§ **Exercise requirements**: Only the lines from the one containing "Image resolution: width=647" to the end of the records should be given again, word for word and in full.

§ **Data records**:
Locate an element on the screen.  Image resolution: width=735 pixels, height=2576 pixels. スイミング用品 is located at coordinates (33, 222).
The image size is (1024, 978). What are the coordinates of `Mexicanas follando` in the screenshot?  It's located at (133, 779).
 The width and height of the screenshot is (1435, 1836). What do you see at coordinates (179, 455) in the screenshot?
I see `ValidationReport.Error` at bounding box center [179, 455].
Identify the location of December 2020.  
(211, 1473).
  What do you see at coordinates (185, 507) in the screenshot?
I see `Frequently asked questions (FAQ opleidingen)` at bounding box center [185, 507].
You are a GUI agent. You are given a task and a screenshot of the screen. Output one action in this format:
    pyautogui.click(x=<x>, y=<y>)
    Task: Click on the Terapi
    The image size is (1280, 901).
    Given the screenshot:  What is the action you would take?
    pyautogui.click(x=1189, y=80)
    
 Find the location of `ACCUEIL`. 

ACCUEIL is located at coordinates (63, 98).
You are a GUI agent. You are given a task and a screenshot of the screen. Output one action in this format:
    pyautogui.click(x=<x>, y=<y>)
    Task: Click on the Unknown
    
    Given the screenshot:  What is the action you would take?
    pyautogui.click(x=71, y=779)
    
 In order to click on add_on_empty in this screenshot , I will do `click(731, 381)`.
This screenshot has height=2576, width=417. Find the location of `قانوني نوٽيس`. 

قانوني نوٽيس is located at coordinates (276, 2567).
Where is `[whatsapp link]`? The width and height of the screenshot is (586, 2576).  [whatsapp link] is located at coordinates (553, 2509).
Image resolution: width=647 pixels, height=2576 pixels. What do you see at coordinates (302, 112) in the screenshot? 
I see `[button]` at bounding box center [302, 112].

§ **Exercise solution**:
Image resolution: width=647 pixels, height=2576 pixels. What do you see at coordinates (302, 112) in the screenshot? 
I see `[button]` at bounding box center [302, 112].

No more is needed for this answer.